Graduation Registries and What the Experts Think

Each year it seems like people find more and more ways to register for events and milestones. Way back in 2015 we covered why baby showers are intended to be for the parents and, thus, thrown on the occasion of the birth of parents’ first child.

Just because the option to register is there doesn’t mean you must accept.

Retail stores exist by making money. Registries allow the customer to select for himself or herself items they would like to receive. Once the items are marked and the registry distributed, purchases of those items is all too easy, resulting in profits for the retail store.

Aside from the common baby shower and wedding registries, I’ve now seen graduation, divorce and first home registries. It seems like the expectation has been set that people believe themselves of not only deserving of a gift for any and every occasion, but they also seem to believe they have the right to dictate what people give.

We are not entitled to have other people support our lifestyle.

Registries have not always been common. For two occasions, I believe it to be perfectly acceptable to have a registry: your wedding/wedding shower and your baby shower.

Never, though, should the registry be on the actual inviation. Additionally, even with a registry, people are welcome to give anything they wish, and all gifts are deserving of a thank you note.

When you have a registry, it’s important to not only have a wide range of costs for the items, which allows people to pick their price point, but it’s important to keep in mind the tone of the registry.

I’ve seen registries that have a preface of something like, “Thanks for viewing our online registry! We aren’t into ‘stuff,’ so check out what you can get us!” This is usually followed by “Buy a portion of the newlyweds’ couple massage” that offers a way to purchase said gift in $50 increments.

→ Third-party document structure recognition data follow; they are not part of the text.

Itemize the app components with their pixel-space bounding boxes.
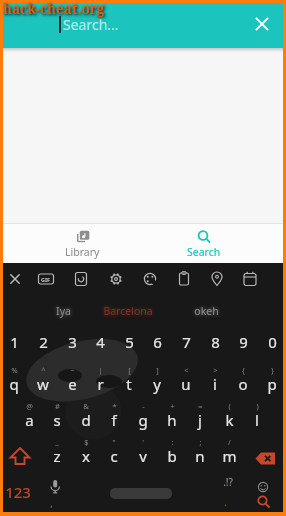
staticText: 7 [182,332,191,352]
button[interactable] [250,12,274,36]
staticText: # [55,401,60,411]
button[interactable]: GIF [36,269,56,289]
staticText: , [50,497,53,509]
staticText: ; [199,437,202,447]
button[interactable] [106,269,126,289]
staticText: 3 [68,332,77,352]
staticText: < [184,365,189,375]
staticText: b [167,446,177,466]
staticText: k [225,410,234,430]
staticText: ~ [70,365,75,375]
button[interactable]: Search... [0,0,286,48]
staticText: t [126,374,132,394]
staticText: s [53,410,61,430]
staticText: Search... [63,15,119,34]
button[interactable] [174,269,194,289]
staticText: r [97,374,104,394]
staticText: ( [228,401,231,411]
staticText: 6 [153,332,162,352]
button[interactable] [47,479,63,501]
staticText: { [242,365,245,375]
button[interactable] [71,269,91,289]
staticText: y [153,374,161,394]
staticText: l [255,410,259,430]
staticText: f [111,410,117,430]
button[interactable] [5,269,25,289]
staticText: okeh [194,304,219,318]
staticText: m [222,446,237,466]
staticText: = [198,401,203,411]
staticText: : [171,437,174,447]
button[interactable] [6,446,34,468]
staticText: | [98,365,103,375]
staticText: Barcelona [103,304,153,318]
button[interactable] [252,451,280,467]
staticText: GIF [41,276,51,283]
staticText: $ [84,437,89,447]
staticText: * [112,401,117,411]
staticText: g [138,410,148,430]
staticText: ) [256,401,259,411]
staticText: Search [187,245,221,259]
staticText: 123 [5,482,31,502]
staticText: hack-cheat.org [3,0,105,18]
staticText: 0 [268,332,277,352]
button[interactable] [240,269,260,289]
staticText: - [142,401,145,411]
staticText: a [25,410,34,430]
staticText: & [83,401,89,411]
staticText: c [110,446,118,466]
staticText: v [139,446,147,466]
staticText: } [271,365,274,375]
staticText: 8 [211,332,220,352]
staticText: . [224,494,227,509]
staticText: z [53,446,61,466]
staticText: ' [142,437,144,447]
staticText: _ [55,437,59,447]
staticText: e [68,374,77,394]
staticText: w [37,374,49,394]
button[interactable] [207,269,227,289]
staticText: @ [26,401,33,411]
staticText: x [82,446,90,466]
staticText: 9 [239,332,248,352]
staticText: u [181,374,191,394]
staticText: q [9,374,19,394]
staticText: ] [156,365,159,375]
staticText: Library [65,245,100,259]
button[interactable] [254,494,274,512]
staticText: % [11,365,18,375]
button[interactable]: Search [143,224,286,263]
staticText: h [167,410,177,430]
staticText: / [228,437,231,447]
staticText: .!? [223,475,233,489]
staticText: > [213,365,218,375]
staticText: d [81,410,91,430]
staticText: [ [128,365,131,375]
staticText: o [238,374,248,394]
staticText: 2 [39,332,48,352]
staticText: 4 [96,332,105,352]
staticText: Iya [56,304,71,318]
staticText: 1 [10,332,19,352]
staticText: + [170,401,175,411]
staticText: 5 [125,332,134,352]
staticText: i [213,374,217,394]
button[interactable] [140,269,160,289]
staticText: " [112,437,116,447]
staticText: p [267,374,277,394]
staticText: j [198,410,202,430]
staticText: n [195,446,205,466]
staticText: ^ [41,365,46,375]
button[interactable]: Library [0,224,143,263]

There is no personalization to this, and the message is cold.

I know there will be plenty of opinions on this, but I believe it’s important to pay attention to not only what we’re saying but how we’re saying it.

Here’s a quick link to further explain why graduation registries are a no-no.

“When I hear people are creating registries for high school graduation, I hear ‘Gimme, gimme, gimme,’ as opposed to congratulations,” said Lizzie Post, great-great-granddaughter of Emily Post and co-author of  Emily Post’s Etiquette, 18th Edition (Emily Post’s Etiquette). “They are absolutely not appropriate.”

Ms. Post, I agree. Thank you for reading!